■ Task prompt ■
Each line below is to be repeated exactly; any picture is to be left out.

■ Record extracts ■
=====
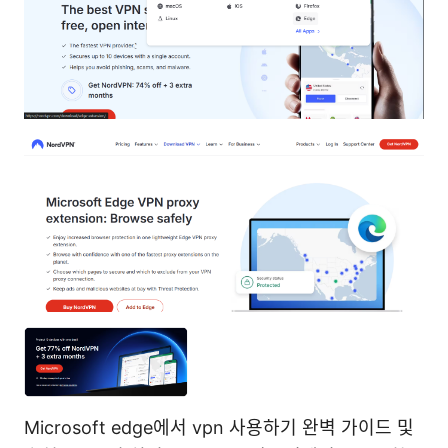
Microsoft edge에서 vpn 사용하기 완벽 가이드 및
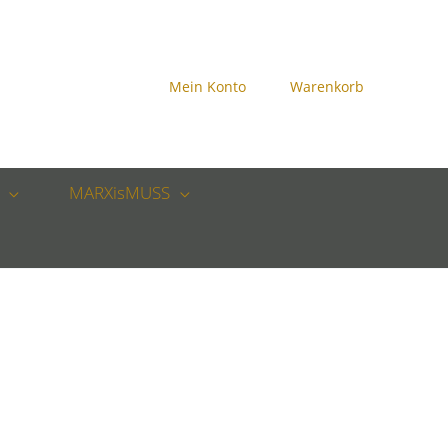
Mein Konto
Warenkorb
MARXisMUSS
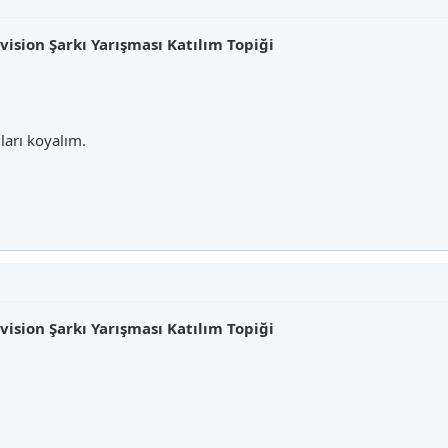
sion Şarkı Yarışması Katılım Topiği
ları koyalım.
sion Şarkı Yarışması Katılım Topiği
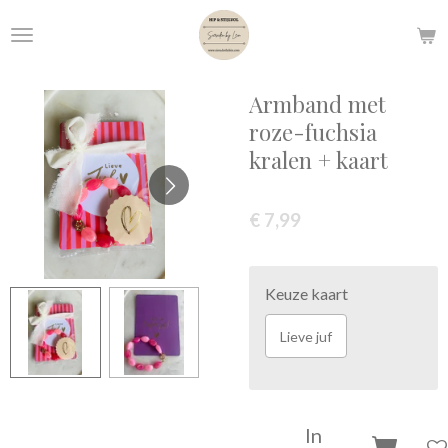
Ga
direct
naar
de
Armband met
hoofdinhoud
roze-fuchsia
kralen + kaart
€ 7,99
Keuze kaart
Lieve juf
In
=====
■ Exercise response ■
Microsoft edge에서 vpn 사용하기 완벽 가이드 및
Mein Konto
Warenkorb
MARXisMUSS
sion Şarkı Yarışması Katılım Topiği
ları koyalım.
sion Şarkı Yarışması Katılım Topiği
Ga
direct
naar
de
Armband met
hoofdinhoud
roze-fuchsia
kralen + kaart
€ 7,99
Keuze kaart
Lieve juf
In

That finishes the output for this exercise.